The data service you created above will only work on a local network. You need to use a different data service if you want to access data over the Internet. You also need to use a different data service if you want to access offline data. However, it is relatively easy to create such data services and use them instead of the SQL Server data service, as all these services will adhere to the interface you created before. Therefore, these data services are completely interchangeable.

There are also a few little oddities about the code sample above. For instance, you created a variable of type IDataService and then assigned it a new instance of a SqlServerDataService object. The burden to decide which data service object is to be used is up to the developer. That may not be a good situation if you wanted to switch between various data services on the fly.
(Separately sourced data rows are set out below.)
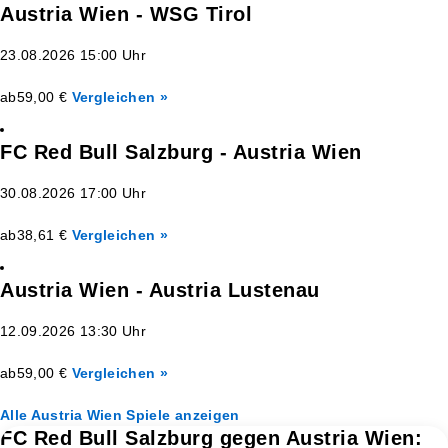
Austria Wien - WSG Tirol
23.08.2026 15:00 Uhr
ab
59,00 €
Vergleichen »
FC Red Bull Salzburg - Austria Wien
30.08.2026 17:00 Uhr
ab
38,61 €
Vergleichen »
Austria Wien - Austria Lustenau
12.09.2026 13:30 Uhr
ab
59,00 €
Vergleichen »
Alle Austria Wien Spiele anzeigen
FC Red Bull Salzburg gegen Austria Wien:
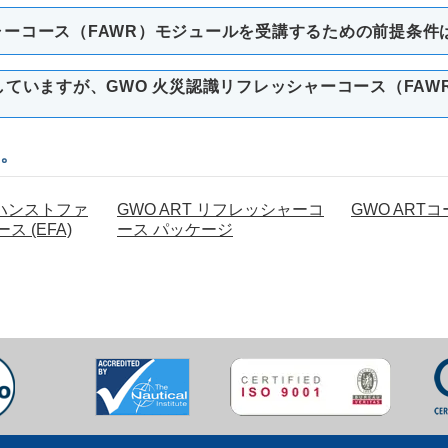
ャーコース（FAWR）モジュールを受講するための前提条件
供していますが、GWO 火災認識リフレッシャーコース（FA
。
ンハンストファ
GWO ART リフレッシャーコ
GWO ART
 (EFA)
ース パッケージ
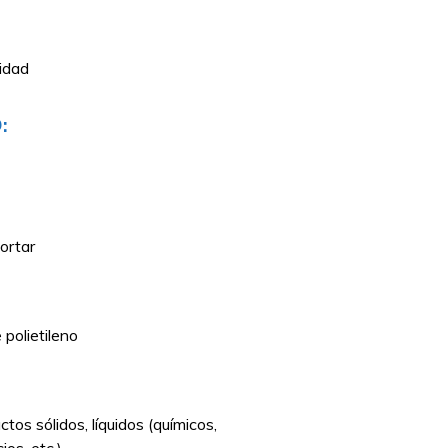
sidad
:
ortar
 polietileno
os sólidos, líquidos (químicos,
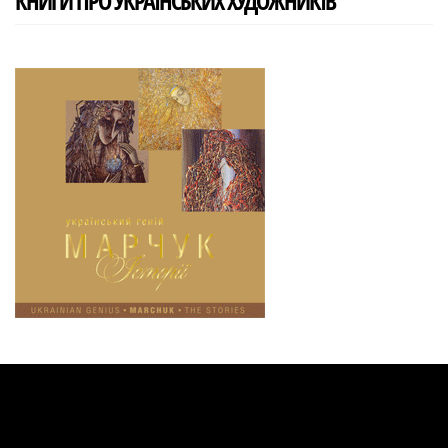
КНИГИ ПРО УКРАЇНСЬКИХ ХУДОЖНИКІВ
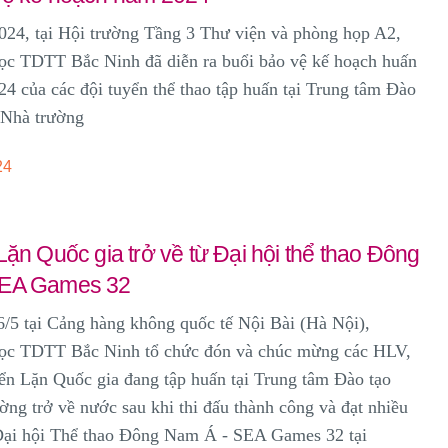
024, tại Hội trường Tầng 3 Thư viện và phòng họp A2,
ọc TDTT Bắc Ninh đã diễn ra buổi bảo vệ kế hoạch huấn
4 của các đội tuyển thể thao tập huấn tại Trung tâm Đào
Nhà trường
24
Lặn Quốc gia trở về từ Đại hội thể thao Đông
SEA Games 32
/5 tại Cảng hàng không quốc tế Nội Bài (Hà Nội),
ọc TDTT Bắc Ninh tổ chức đón và chúc mừng các HLV,
n Lặn Quốc gia đang tập huấn tại Trung tâm Đào tạo
g trở về nước sau khi thi đấu thành công và đạt nhiều
 Đại hội Thể thao Đông Nam Á - SEA Games 32 tại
What you need instead is a way to automatically instantiate a data service based on configuration settings and system state.

You can take care of this problem by introducing a special object that does nothing but instantiate data services. Call this object your data service factory. Figure 2 shows how various objects interact. Listing 2 shows the implementation of the data service factory.

Figure 2: Data service factory interaction.

The factory features a single method that is of importance to us: GetDataService(). This method is static (shared, in Visual Basic terms), so it can be called without having to create an instance of the DataServiceFactory object first. The implementation is straightforward: The method retrieves a configuration setting and then instantiates the service object based on that setting. Note that it supports more than one setting separated by commas. It will try them one after the other until it finds a valid one. This allows you to define that you want to use the SqlServerDataService if possible, but if that fails, you want to use a different service (which you will create below).

All that is left to make the factory work is to modify the configuration file to the following:

<?xml version="1.0" encoding="utf-8" ?>
<configuration>
  <appSettings>
    <add key="UserId" value="devuser"/>
    <add key="Password" value="devuser"/>
    <add key="Server" value="(local)"/>
    <add key="Database" value="Northwind"/>
    
    <add key="dataservice"
         value="sqlserver,webservice"/>
  </appSettings>
</configuration>

In the data query example above, you also create a variable of type IDbCommand, but then assigned it a new instance of an SqlCommand object. This may not be intuitive to developers. Also, the SqlCommand object really has to match the SqlServiceDataService object. If your data service factory created an Oracle data service, the SqlCommand object won’t work. However, you can assume that each individual data service knows what type of command object it expects. This is a task you can offload to the data service as well.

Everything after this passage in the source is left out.